Work to complete
List all lines of the data that include the string "glavna".

===

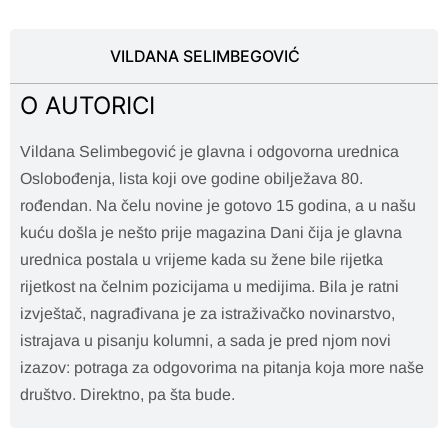
VILDANA SELIMBEGOVIĆ
O AUTORICI
Vildana Selimbegović je glavna i odgovorna urednica
Oslobođenja, lista koji ove godine obilježava 80.
rođendan. Na čelu novine je gotovo 15 godina, a u našu
kuću došla je nešto prije magazina Dani čija je glavna
urednica postala u vrijeme kada su žene bile rijetka
rijetkost na čelnim pozicijama u medijima. Bila je ratni
izvještač, nagrađivana je za istraživačko novinarstvo,
istrajava u pisanju kolumni, a sada je pred njom novi
izazov: potraga za odgovorima na pitanja koja more naše
društvo. Direktno, pa šta bude.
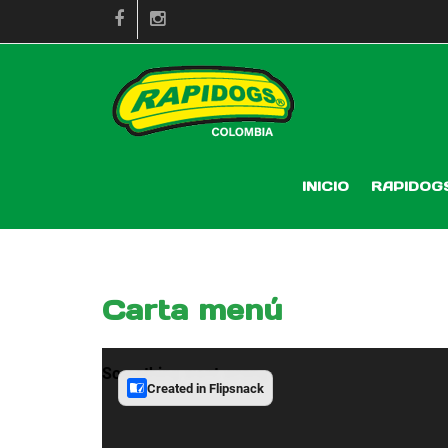
INICIO
RAPIDOG
Carta menú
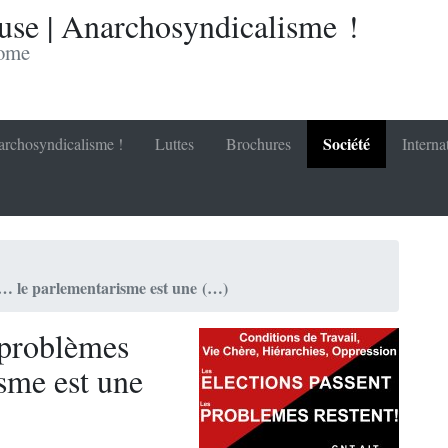
se | Anarchosyndicalisme !
nome
Société
rchosyndicalisme !
Luttes
Brochures
Interna
t … le parlementarisme est une (…)
s problèmes
sme est une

===

Solution below
Vildana Selimbegović je glavna i odgovorna urednica
kuću došla je nešto prije magazina Dani čija je glavna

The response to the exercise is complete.